- _Your task_
The answer must be a single number: how many lines in this listing hold the word "линьки".

- _Record set_
[Start of Attachment]

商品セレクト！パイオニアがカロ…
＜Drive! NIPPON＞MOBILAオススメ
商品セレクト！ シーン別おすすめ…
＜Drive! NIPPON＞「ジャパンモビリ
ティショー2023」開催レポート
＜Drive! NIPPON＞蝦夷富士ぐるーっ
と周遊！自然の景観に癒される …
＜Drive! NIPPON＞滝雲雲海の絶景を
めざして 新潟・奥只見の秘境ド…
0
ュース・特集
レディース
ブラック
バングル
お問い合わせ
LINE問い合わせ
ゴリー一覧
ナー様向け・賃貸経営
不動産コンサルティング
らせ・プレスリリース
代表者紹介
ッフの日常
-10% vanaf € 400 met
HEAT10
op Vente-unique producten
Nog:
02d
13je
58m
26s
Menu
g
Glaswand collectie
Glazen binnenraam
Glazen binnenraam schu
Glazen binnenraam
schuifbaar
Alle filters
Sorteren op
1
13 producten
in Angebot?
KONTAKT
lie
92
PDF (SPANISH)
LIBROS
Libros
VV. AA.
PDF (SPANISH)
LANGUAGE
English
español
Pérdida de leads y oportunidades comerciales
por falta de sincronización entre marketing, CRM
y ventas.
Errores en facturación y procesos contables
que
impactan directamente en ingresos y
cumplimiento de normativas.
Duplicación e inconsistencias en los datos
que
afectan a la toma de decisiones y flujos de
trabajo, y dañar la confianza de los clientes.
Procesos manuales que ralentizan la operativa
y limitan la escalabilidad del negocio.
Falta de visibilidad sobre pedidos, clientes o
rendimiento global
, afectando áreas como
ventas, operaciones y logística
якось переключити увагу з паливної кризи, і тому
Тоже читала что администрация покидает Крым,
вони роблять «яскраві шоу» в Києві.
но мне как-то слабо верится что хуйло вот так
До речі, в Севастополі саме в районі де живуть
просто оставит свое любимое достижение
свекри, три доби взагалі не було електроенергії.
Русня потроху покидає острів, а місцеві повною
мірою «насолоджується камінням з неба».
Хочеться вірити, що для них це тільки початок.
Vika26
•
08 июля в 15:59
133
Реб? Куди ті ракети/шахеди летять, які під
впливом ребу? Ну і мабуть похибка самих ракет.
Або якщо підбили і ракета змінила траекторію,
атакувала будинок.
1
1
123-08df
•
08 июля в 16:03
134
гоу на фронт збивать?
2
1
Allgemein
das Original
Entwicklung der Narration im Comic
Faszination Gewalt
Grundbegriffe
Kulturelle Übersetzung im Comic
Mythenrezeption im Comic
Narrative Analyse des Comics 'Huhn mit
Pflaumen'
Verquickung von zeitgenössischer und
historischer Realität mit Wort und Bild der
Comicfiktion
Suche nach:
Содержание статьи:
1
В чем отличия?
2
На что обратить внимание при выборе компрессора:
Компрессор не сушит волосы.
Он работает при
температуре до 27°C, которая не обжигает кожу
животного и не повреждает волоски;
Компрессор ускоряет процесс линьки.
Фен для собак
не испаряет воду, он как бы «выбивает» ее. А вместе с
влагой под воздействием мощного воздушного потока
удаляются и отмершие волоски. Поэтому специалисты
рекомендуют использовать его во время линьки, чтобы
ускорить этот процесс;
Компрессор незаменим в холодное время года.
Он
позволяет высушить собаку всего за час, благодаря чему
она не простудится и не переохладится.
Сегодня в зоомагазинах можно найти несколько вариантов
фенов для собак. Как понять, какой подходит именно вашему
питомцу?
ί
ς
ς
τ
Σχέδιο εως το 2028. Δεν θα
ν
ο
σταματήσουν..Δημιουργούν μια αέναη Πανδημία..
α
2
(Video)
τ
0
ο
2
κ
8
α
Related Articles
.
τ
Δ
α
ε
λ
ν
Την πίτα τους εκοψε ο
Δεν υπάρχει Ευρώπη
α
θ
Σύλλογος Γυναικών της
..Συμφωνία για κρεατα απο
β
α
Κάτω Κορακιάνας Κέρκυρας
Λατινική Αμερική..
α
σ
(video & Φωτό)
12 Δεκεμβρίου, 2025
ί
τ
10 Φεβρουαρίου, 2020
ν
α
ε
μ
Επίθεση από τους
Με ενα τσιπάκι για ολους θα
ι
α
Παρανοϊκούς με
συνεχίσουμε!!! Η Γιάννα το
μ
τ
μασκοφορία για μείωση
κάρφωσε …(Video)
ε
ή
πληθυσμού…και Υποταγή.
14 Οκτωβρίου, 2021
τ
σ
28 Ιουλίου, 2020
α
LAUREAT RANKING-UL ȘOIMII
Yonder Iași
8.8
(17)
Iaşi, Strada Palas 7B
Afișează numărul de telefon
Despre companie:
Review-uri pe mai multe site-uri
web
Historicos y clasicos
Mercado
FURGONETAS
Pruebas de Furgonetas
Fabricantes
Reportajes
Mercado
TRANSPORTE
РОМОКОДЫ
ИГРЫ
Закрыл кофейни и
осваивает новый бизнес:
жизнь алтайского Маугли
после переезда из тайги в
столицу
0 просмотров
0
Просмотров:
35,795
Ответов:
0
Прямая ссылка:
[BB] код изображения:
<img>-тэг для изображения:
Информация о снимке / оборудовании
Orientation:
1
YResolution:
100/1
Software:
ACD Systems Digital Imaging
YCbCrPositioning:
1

[End of Attachment]

- _Solution to this problem_
2